## MATERIAL FOR THE TASK
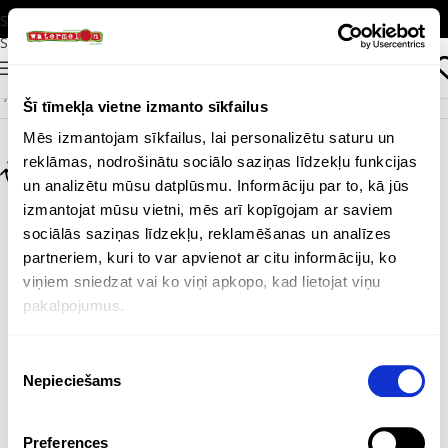
Skip to navigation
Skip to main content
IZVĒLNE
Sākums
/
Produkti
/
Tehnoloģijas un instrumenti
/
Tehnoloģijas
/
Datoram
Šī tīmekļa vietne izmanto sīkfailus
Mēs izmantojam sīkfailus, lai personalizētu saturu un
reklāmas, nodrošinātu sociālo saziņas līdzekļu funkcijas
un analizētu mūsu datplūsmu. Informāciju par to, kā jūs
izmantojat mūsu vietni, mēs arī kopīgojam ar saviem
sociālās saziņas līdzekļu, reklamēšanas un analīzes
partneriem, kuri to var apvienot ar citu informāciju, ko
viņiem sniedzat vai ko viņi apkopo, kad lietojat viņu
pakalpojumus.
Piekrišanas
Nepieciešams
izvēle
Preferences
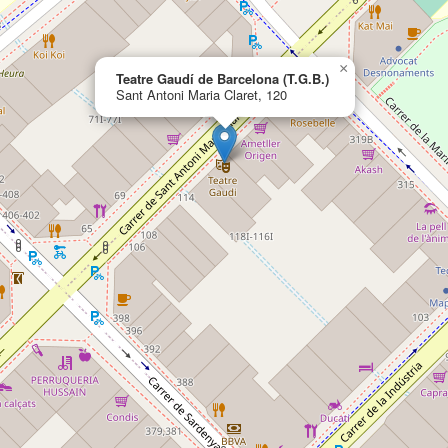
×
Teatre Gaudí de Barcelona (T.G.B.)
Sant Antoni Maria Claret, 120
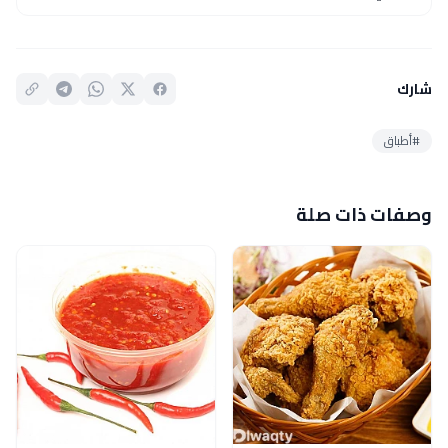
شارك
#أطباق
وصفات ذات صلة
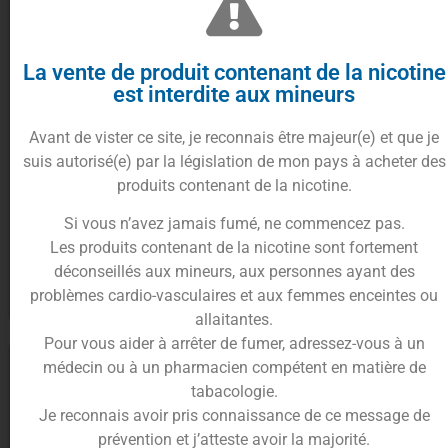
La vente de produit contenant de la nicotine
est interdite aux mineurs
Avant de vister ce site, je reconnais être majeur(e) et que je
suis autorisé(e) par la législation de mon pays à acheter des
Clearomiseur Zlide Top –
Cartouche Klypse – Innokin
produits contenant de la nicotine.
Innokin
Si vous n’avez jamais fumé, ne commencez pas.
29.90
€
3.50
€
Les produits contenant de la nicotine sont fortement
déconseillés aux mineurs, aux personnes ayant des
problèmes cardio-vasculaires et aux femmes enceintes ou
Choix des options
Choix des options
allaitantes.
Pour vous aider à arrêter de fumer, adressez-vous à un
médecin ou à un pharmacien compétent en matière de
tabacologie.
Je reconnais avoir pris connaissance de ce message de
prévention et j’atteste avoir la majorité.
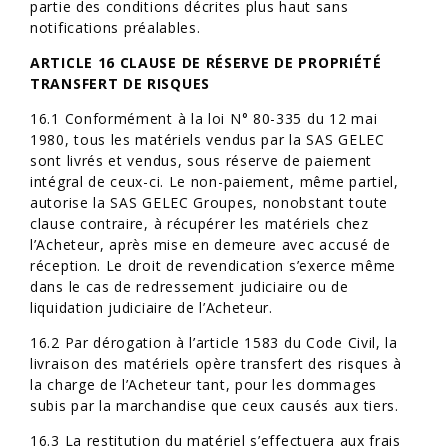
partie des conditions décrites plus haut sans
notifications préalables.
ARTICLE 16 CLAUSE DE RÉSERVE DE PROPRIÉTÉ
TRANSFERT DE RISQUES
16.1 Conformément à la loi N° 80-335 du 12 mai
1980, tous les matériels vendus par la SAS GELEC
sont livrés et vendus, sous réserve de paiement
intégral de ceux-ci. Le non-paiement, même partiel,
autorise la SAS GELEC Groupes, nonobstant toute
clause contraire, à récupérer les matériels chez
l’Acheteur, après mise en demeure avec accusé de
réception. Le droit de revendication s’exerce même
dans le cas de redressement judiciaire ou de
liquidation judiciaire de l’Acheteur.
16.2 Par dérogation à l’article 1583 du Code Civil, la
livraison des matériels opère transfert des risques à
la charge de l’Acheteur tant, pour les dommages
subis par la marchandise que ceux causés aux tiers.
16.3 La restitution du matériel s’effectuera aux frais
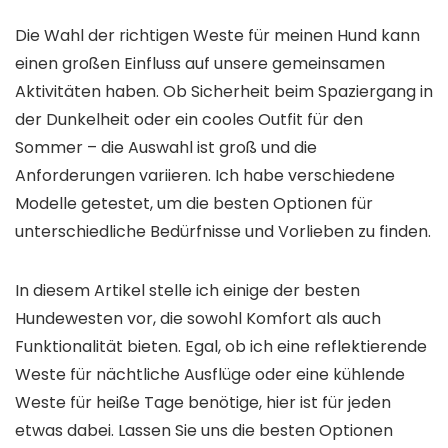
Die Wahl der richtigen Weste für meinen Hund kann
einen großen Einfluss auf unsere gemeinsamen
Aktivitäten haben. Ob Sicherheit beim Spaziergang in
der Dunkelheit oder ein cooles Outfit für den
Sommer – die Auswahl ist groß und die
Anforderungen variieren. Ich habe verschiedene
Modelle getestet, um die besten Optionen für
unterschiedliche Bedürfnisse und Vorlieben zu finden.
In diesem Artikel stelle ich einige der besten
Hundewesten vor, die sowohl Komfort als auch
Funktionalität bieten. Egal, ob ich eine reflektierende
Weste für nächtliche Ausflüge oder eine kühlende
Weste für heiße Tage benötige, hier ist für jeden
etwas dabei. Lassen Sie uns die besten Optionen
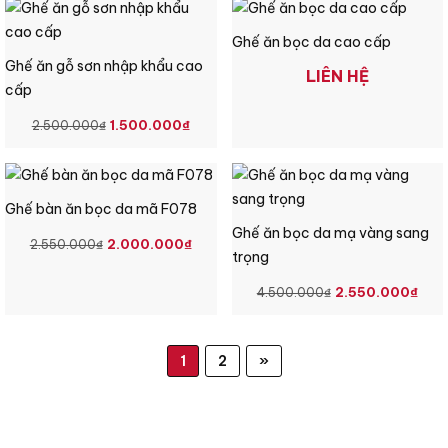
LÀ:
TẠI
LÀ:
TẠI
2.200.000₫.
LÀ:
1.800.000₫.
LÀ:
Ghế ăn bọc da cao cấp
1.450.000₫.
1.15
Ghế ăn gỗ sơn nhập khẩu cao
LIÊN HỆ
cấp
GIÁ
GIÁ
1.500.000
₫
2.500.000
₫
GỐC
HIỆN
LÀ:
TẠI
2.500.000₫.
LÀ:
Ghế bàn ăn bọc da mã F078
1.500.000₫.
Ghế ăn bọc da mạ vàng sang
GIÁ
GIÁ
2.000.000
₫
2.550.000
₫
trọng
GỐC
HIỆN
LÀ:
TẠI
GIÁ
GIÁ
2.550.000
₫
4.500.000
₫
2.550.000₫.
LÀ:
GỐC
HIỆ
2.000.000₫.
LÀ:
TẠI
1
2
»
4.500.000₫.
LÀ:
2.5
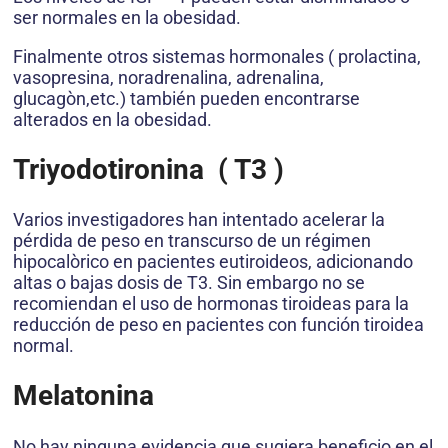
ser normales en la obesidad.
Finalmente otros sistemas hormonales ( prolactina,
vasopresina, noradrenalina, adrenalina,
glucagòn,etc.) también pueden encontrarse
alterados en la obesidad.
Triyodotironina ( T3 )
Varios investigadores han intentado acelerar la
pérdida de peso en transcurso de un régimen
hipocalòrico en pacientes eutiroideos, adicionando
altas o bajas dosis de T3. Sin embargo no se
recomiendan el uso de hormonas tiroideas para la
reducción de peso en pacientes con función tiroidea
normal.
Melatonina
No hay ninguna evidencia que sugiera beneficio en el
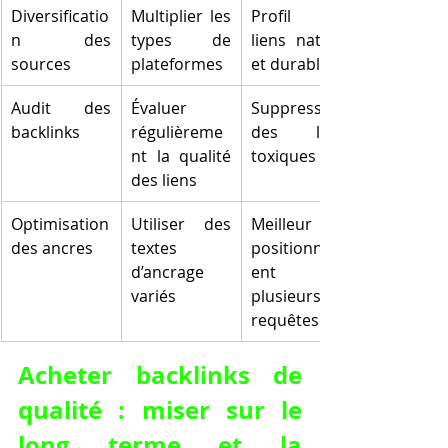
Diversificatio
Multiplier les 
Profil de 
n des 
types de 
liens naturel 
sources
plateformes
et durable
Audit des 
Évaluer 
Suppression 
backlinks
régulièreme
des liens 
nt la qualité 
toxiques
des liens
Optimisation 
Utiliser des 
Meilleur 
des ancres
textes 
positionnem
d’ancrage 
ent sur 
variés
plusieurs 
requêtes
Acheter backlinks de 
qualité : miser sur le 
long terme et la 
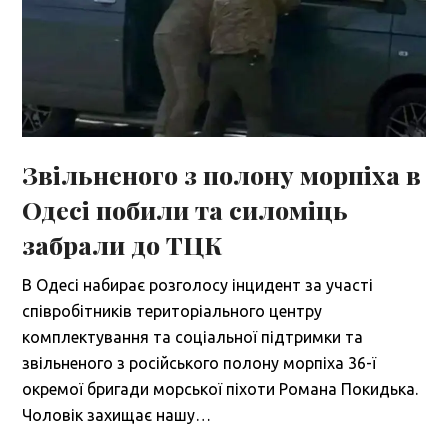
Звільненого з полону морпіха в
Одесі побили та силоміць
забрали до ТЦК
В Одесі набирає розголосу інцидент за участі
співробітників територіального центру
комплектування та соціальної підтримки та
звільненого з російського полону морпіха 36-ї
окремої бригади морської піхоти Романа Покидька.
Чоловік захищає нашу…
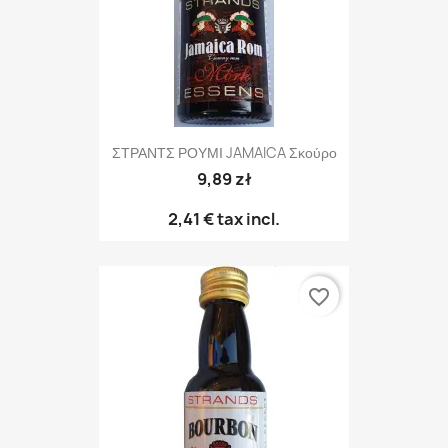
ΣΤΡΑΝΤΣ ΡΟΥΜΙ JAMAICA Σκούρο
9,89 zł
2,41 €
tax incl.
favorite_border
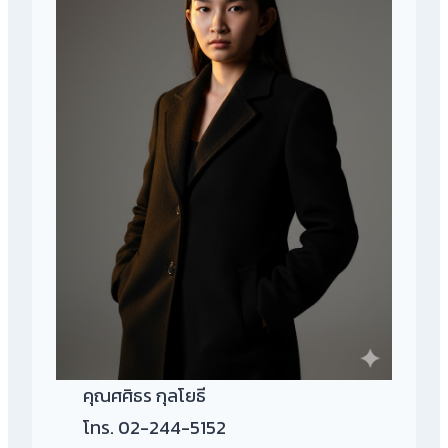
คุณศศิธร กุลโยธี
โทร. 02-244-5152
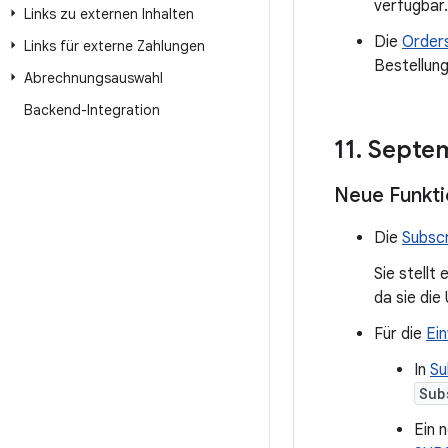
verfügbar.
Links zu externen Inhalten
Die
Order
Links für externe Zahlungen
Bestellung
Abrechnungsauswahl
Backend-Integration
11
.
Septem
Neue Funkt
Die
Subsc
Sie stell
da sie di
Für die
Ein
In
Su
Sub
Ein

## TASK DIRECTIONS
An exact copy is needed of the lines running from the one with "Multiplier les" through the end of the data above, and of those lines only, without pictures.

## RESULT BELOW
Multiplier les 
Profil de 
n des 
types de 
liens naturel 
sources
plateformes
et durable
Audit des 
Évaluer 
Suppression 
backlinks
régulièreme
des liens 
nt la qualité 
toxiques
des liens
Optimisation 
Utiliser des 
Meilleur 
des ancres
textes 
positionnem
d’ancrage 
ent sur 
variés
plusieurs 
requêtes
Acheter backlinks de 
qualité : miser sur le 
long terme et la 
Звільненого з полону морпіха в
Одесі побили та силоміць
забрали до ТЦК
В Одесі набирає розголосу інцидент за участі
співробітників територіального центру
комплектування та соціальної підтримки та
звільненого з російського полону морпіха 36-ї
окремої бригади морської піхоти Романа Покидька.
Чоловік захищає нашу…
ΣΤΡΑΝΤΣ ΡΟΥΜΙ JAMAICA Σκούρο
9,89 zł
2,41 €
tax incl.
favorite_border
คุณศศิธร กุลโยธี
โทร. 02-244-5152
verfügbar.
Links zu externen Inhalten
Die
Order
Links für externe Zahlungen
Bestellung
Abrechnungsauswahl
Backend-Integration
11
.
Septem
Neue Funkt
Die
Subsc
Sie stell
da sie di
Für die
Ein
In
Su
Sub
Ein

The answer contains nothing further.